### EXERCISE PROMPT
What is needed is an exact transcription of every record, minus the pictures.

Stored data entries
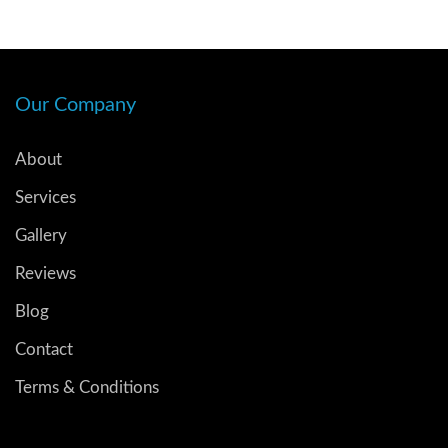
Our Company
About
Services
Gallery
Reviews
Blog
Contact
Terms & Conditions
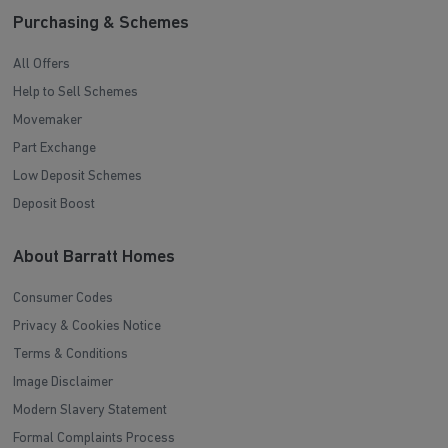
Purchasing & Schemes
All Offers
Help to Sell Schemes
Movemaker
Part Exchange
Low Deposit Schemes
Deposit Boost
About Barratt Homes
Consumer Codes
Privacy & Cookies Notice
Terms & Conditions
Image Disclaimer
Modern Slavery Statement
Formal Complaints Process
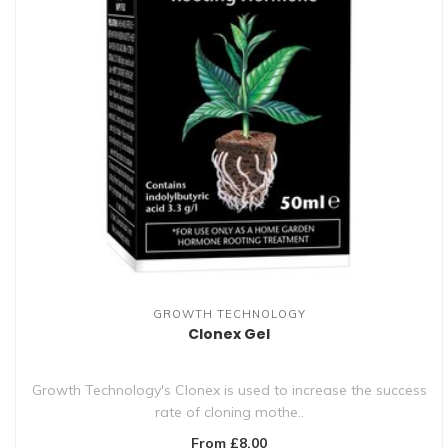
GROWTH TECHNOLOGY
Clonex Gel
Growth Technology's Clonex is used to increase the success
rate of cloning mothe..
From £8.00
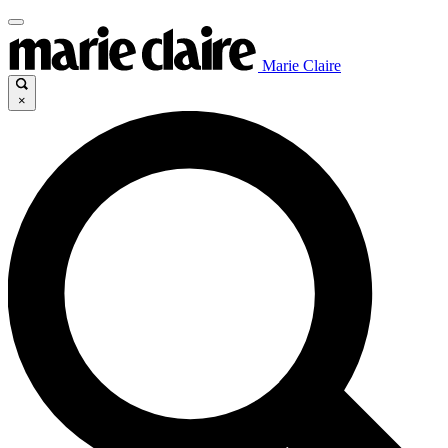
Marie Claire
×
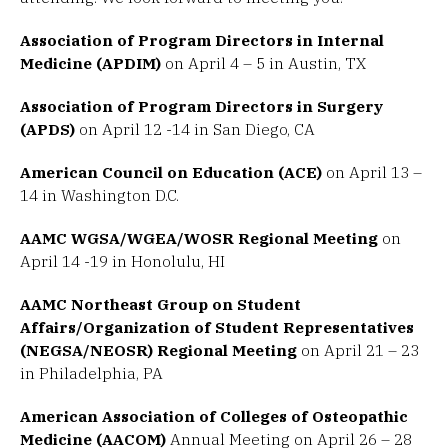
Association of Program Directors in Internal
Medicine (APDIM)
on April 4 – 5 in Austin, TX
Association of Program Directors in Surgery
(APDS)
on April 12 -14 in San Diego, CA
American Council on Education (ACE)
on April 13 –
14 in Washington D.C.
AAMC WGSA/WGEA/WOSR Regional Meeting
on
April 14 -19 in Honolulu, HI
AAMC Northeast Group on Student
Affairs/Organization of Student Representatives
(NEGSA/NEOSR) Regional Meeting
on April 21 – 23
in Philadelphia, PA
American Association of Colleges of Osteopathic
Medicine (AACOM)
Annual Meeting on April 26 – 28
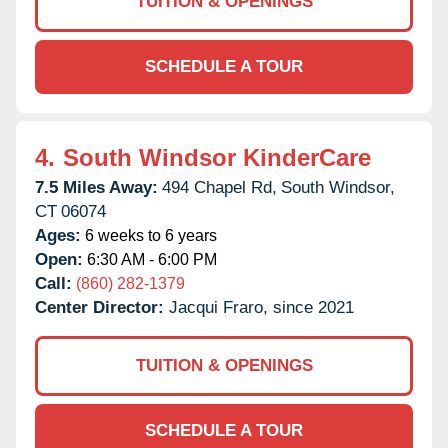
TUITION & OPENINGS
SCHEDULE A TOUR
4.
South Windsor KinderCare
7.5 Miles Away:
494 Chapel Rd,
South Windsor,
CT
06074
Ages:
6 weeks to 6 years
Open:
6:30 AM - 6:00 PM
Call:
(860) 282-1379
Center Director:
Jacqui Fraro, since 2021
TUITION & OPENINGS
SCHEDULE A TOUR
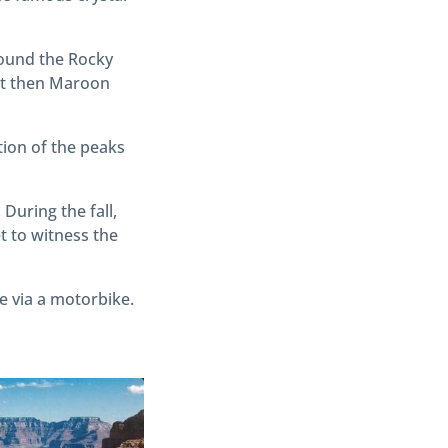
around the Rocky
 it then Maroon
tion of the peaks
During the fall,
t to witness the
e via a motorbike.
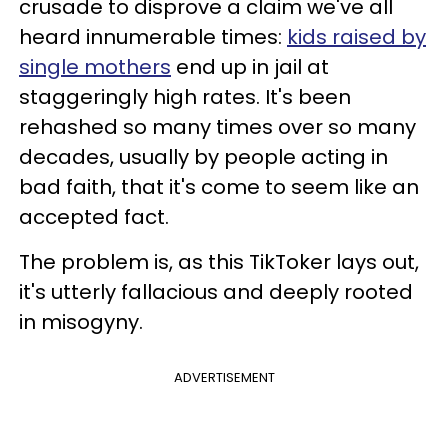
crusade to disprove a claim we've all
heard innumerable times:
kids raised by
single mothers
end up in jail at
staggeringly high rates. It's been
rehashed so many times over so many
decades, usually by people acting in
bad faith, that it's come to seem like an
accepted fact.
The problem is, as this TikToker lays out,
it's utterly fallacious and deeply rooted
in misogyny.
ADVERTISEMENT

### WRITTEN SOLUTION
Our Company
About
Services
Gallery
Reviews
Blog
Contact
Terms & Conditions
Purchasing & Schemes
All Offers
Help to Sell Schemes
Movemaker
Part Exchange
Low Deposit Schemes
Deposit Boost
About Barratt Homes
Consumer Codes
Privacy & Cookies Notice
Terms & Conditions
Image Disclaimer
Modern Slavery Statement
Formal Complaints Process
GROWTH TECHNOLOGY
Clonex Gel
Growth Technology's Clonex is used to increase the success
rate of cloning mothe..
From £8.00
Marie Claire
×
Association of Program Directors in Internal
Medicine (APDIM)
on April 4 – 5 in Austin, TX
Association of Program Directors in Surgery
(APDS)
on April 12 -14 in San Diego, CA
American Council on Education (ACE)
on April 13 –
14 in Washington D.C.
AAMC WGSA/WGEA/WOSR Regional Meeting
on
April 14 -19 in Honolulu, HI
AAMC Northeast Group on Student
Affairs/Organization of Student Representatives
(NEGSA/NEOSR) Regional Meeting
on April 21 – 23
in Philadelphia, PA
American Association of Colleges of Osteopathic
Medicine (AACOM)
Annual Meeting on April 26 – 28
TUITION & OPENINGS
SCHEDULE A TOUR
4.
South Windsor KinderCare
7.5 Miles Away:
494 Chapel Rd,
South Windsor,
CT
06074
Ages:
6 weeks to 6 years
Open:
6:30 AM - 6:00 PM
Call:
(860) 282-1379
Center Director:
Jacqui Fraro, since 2021
TUITION & OPENINGS
SCHEDULE A TOUR
around the Rocky
 it then Maroon
tion of the peaks
During the fall,
t to witness the
e via a motorbike.
crusade to disprove a claim we've all
heard innumerable times:
kids raised by
single mothers
end up in jail at
staggeringly high rates. It's been
rehashed so many times over so many
decades, usually by people acting in
bad faith, that it's come to seem like an
accepted fact.
The problem is, as this TikToker lays out,
it's utterly fallacious and deeply rooted
in misogyny.
ADVERTISEMENT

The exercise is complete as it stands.